THE PROBLEM:
Set down exactly the lines from the one containing "Набивной ситец" through the end of the records below, both included, and nothing else.

INFORMATION PROVIDED:
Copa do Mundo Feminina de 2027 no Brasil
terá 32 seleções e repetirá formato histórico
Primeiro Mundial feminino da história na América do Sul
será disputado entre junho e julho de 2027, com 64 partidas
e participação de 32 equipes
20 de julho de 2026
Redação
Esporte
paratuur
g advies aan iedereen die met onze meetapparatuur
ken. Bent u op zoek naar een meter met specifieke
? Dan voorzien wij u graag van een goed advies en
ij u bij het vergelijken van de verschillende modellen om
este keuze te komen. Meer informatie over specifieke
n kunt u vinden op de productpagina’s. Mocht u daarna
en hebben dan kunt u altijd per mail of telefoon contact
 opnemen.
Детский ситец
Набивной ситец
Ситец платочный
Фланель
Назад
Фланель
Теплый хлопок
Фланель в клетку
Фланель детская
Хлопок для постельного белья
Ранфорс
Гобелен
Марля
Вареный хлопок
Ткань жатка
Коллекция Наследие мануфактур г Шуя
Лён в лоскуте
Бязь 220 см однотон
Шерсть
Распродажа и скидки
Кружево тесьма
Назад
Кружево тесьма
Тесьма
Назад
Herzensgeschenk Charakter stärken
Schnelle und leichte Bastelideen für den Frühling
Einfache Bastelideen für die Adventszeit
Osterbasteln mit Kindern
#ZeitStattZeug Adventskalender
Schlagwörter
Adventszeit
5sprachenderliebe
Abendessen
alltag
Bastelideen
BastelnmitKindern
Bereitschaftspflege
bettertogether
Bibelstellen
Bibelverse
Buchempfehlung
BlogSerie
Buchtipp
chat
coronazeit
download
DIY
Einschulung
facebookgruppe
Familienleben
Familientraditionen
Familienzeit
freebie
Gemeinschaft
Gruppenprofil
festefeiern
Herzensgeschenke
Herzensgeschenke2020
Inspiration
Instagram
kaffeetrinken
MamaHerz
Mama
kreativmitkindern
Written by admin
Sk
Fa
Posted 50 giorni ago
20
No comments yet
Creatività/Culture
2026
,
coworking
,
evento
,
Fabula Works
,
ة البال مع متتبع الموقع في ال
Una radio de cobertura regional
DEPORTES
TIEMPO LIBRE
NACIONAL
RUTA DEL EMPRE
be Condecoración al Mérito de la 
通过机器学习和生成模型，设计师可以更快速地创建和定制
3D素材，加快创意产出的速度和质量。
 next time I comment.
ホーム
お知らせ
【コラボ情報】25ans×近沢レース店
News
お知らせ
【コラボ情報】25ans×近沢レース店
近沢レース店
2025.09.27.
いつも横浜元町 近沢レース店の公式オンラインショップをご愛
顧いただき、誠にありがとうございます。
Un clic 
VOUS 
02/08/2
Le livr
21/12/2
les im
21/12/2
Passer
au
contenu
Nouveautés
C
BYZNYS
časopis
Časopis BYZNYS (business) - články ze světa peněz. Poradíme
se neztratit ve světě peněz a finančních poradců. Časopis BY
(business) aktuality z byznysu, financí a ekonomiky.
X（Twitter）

OUTPUT OF THE EXERCISE:
Набивной ситец
Ситец платочный
Фланель
Назад
Фланель
Теплый хлопок
Фланель в клетку
Фланель детская
Хлопок для постельного белья
Ранфорс
Гобелен
Марля
Вареный хлопок
Ткань жатка
Коллекция Наследие мануфактур г Шуя
Лён в лоскуте
Бязь 220 см однотон
Шерсть
Распродажа и скидки
Кружево тесьма
Назад
Кружево тесьма
Тесьма
Назад
Herzensgeschenk Charakter stärken
Schnelle und leichte Bastelideen für den Frühling
Einfache Bastelideen für die Adventszeit
Osterbasteln mit Kindern
#ZeitStattZeug Adventskalender
Schlagwörter
Adventszeit
5sprachenderliebe
Abendessen
alltag
Bastelideen
BastelnmitKindern
Bereitschaftspflege
bettertogether
Bibelstellen
Bibelverse
Buchempfehlung
BlogSerie
Buchtipp
chat
coronazeit
download
DIY
Einschulung
facebookgruppe
Familienleben
Familientraditionen
Familienzeit
freebie
Gemeinschaft
Gruppenprofil
festefeiern
Herzensgeschenke
Herzensgeschenke2020
Inspiration
Instagram
kaffeetrinken
MamaHerz
Mama
kreativmitkindern
Written by admin
Sk
Fa
Posted 50 giorni ago
20
No comments yet
Creatività/Culture
2026
,
coworking
,
evento
,
Fabula Works
,
ة البال مع متتبع الموقع في ال
Una radio de cobertura regional
DEPORTES
TIEMPO LIBRE
NACIONAL
RUTA DEL EMPRE
be Condecoración al Mérito de la 
通过机器学习和生成模型，设计师可以更快速地创建和定制
3D素材，加快创意产出的速度和质量。
 next time I comment.
ホーム
お知らせ
【コラボ情報】25ans×近沢レース店
News
お知らせ
【コラボ情報】25ans×近沢レース店
近沢レース店
2025.09.27.
いつも横浜元町 近沢レース店の公式オンラインショップをご愛
顧いただき、誠にありがとうございます。
Un clic 
VOUS 
02/08/2
Le livr
21/12/2
les im
21/12/2
Passer
au
contenu
Nouveautés
C
BYZNYS
časopis
Časopis BYZNYS (business) - články ze světa peněz. Poradíme
se neztratit ve světě peněz a finančních poradců. Časopis BY
(business) aktuality z byznysu, financí a ekonomiky.
X（Twitter）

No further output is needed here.